Identity and Memory Architecture: Subject Structures

Executable semantic order presupposes the existence of identifiable subjects of action. Such subjects may be human, artificial agents, or organizational entities.

Within the research, identity and memory are examined as structural prerequisites for attributing commitment, responsibility, and continuity across execution contexts.

This page describes these structures at the level of role and constraint rather than concrete implementation.


Structural Perspective

Semantic commitments acquire operational meaning only when they can be attributed to a subject that persists across time and interaction.

From this perspective, identity and memory are not auxiliary features, but conditions that make:

  • responsibility assignable,
  • authorization enforceable,
  • and execution histories interpretable.

Core Structural Components

Identifiable Subject

Executable semantics presupposes subjects that can be consistently identified across interactions.

Decentralized identity mechanisms are examined here as one possible means of supporting:

  • persistent attribution of actions,
  • verifiable association between subjects and claims,
  • and independence from centralized identification authorities.

The emphasis lies on verifiability and continuity, not on any specific identity technology.


Memory as Commitment and Trace

Memory is examined not as general storage, but as a structured record attached to subject identity.

At the structural level, such memory supports:

  • the accumulation of semantic commitments over time,
  • the preservation of execution traces relevant to accountability,
  • and the retention of credentials or attestations issued by other parties.

Without these forms of memory, semantic commitments cannot be meaningfully enforced or audited.


Authorization and Delegation Boundaries

Executable semantic order requires that authority be both expressible and revocable.

Identity and memory structures are therefore examined in relation to:

  • how partial authority may be delegated,
  • how the scope of delegated action is bounded,
  • and how responsibility remains attributable despite delegation.

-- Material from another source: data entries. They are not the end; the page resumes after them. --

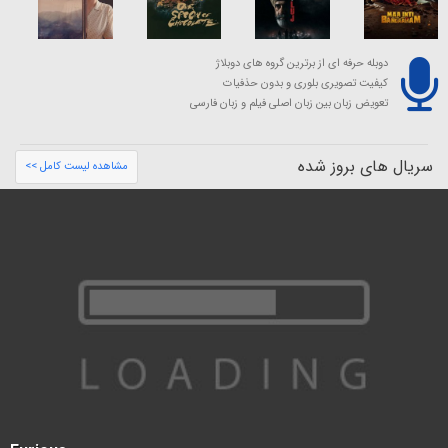
دوبله حرفه ای از برترین گروه های دوبلاژ
کیفیت تصویری بلوری و بدون حذفیات
تعویض زبان بین زبان اصلی فیلم و زبان فارسی
سریال های بروز شده
مشاهده لیست کامل >>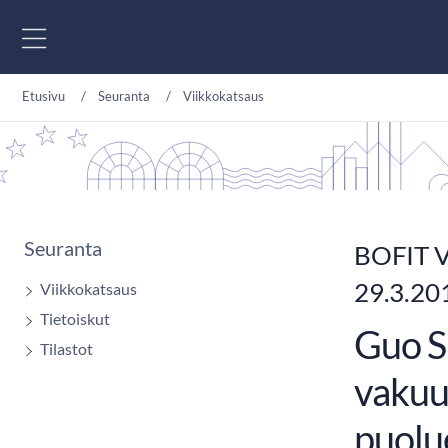
Siirry sisältöön
Etusivu
Seuranta
Viikkokatsaus
Seuranta
BOFIT V
29.3.20
Viikkokatsaus
Tietoiskut
Guo S
Tilastot
vakuu
puolu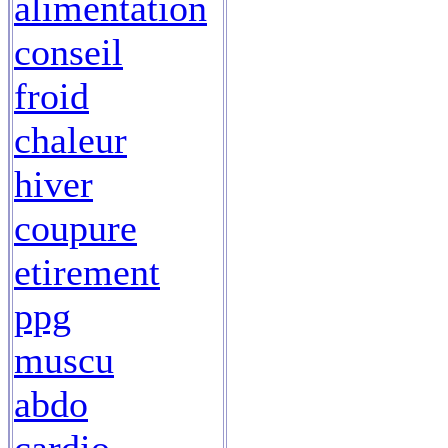
alimentation
conseil
froid
chaleur
hiver
coupure
etirement
ppg
muscu
abdo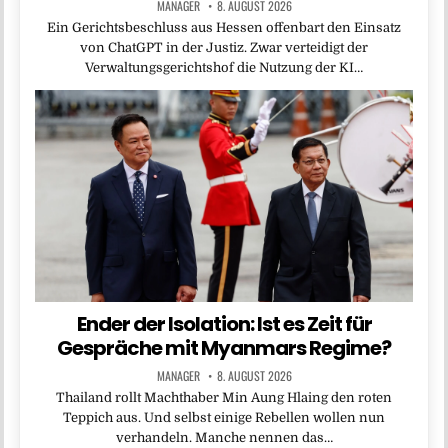
MANAGER
8. AUGUST 2026
Ein Gerichtsbeschluss aus Hessen offenbart den Einsatz
von ChatGPT in der Justiz. Zwar verteidigt der
Verwaltungsgerichtshof die Nutzung der KI…
Ender der Isolation: Ist es Zeit für
Gespräche mit Myanmars Regime?
MANAGER
8. AUGUST 2026
Thailand rollt Machthaber Min Aung Hlaing den roten
Teppich aus. Und selbst einige Rebellen wollen nun
verhandeln. Manche nennen das…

These questions arise independently of specific access-control mechanisms.


Scope Boundary

This architecture is not presented as a complete identity or memory system.

It functions as a structural lens for reasoning about subjecthood, accountability, and continuity within executable semantic order. Implementation choices are treated as downstream concerns.


Relation to Other Structures


This section delineates the structural conditions under which semantic commitments may be attributed to identifiable subjects.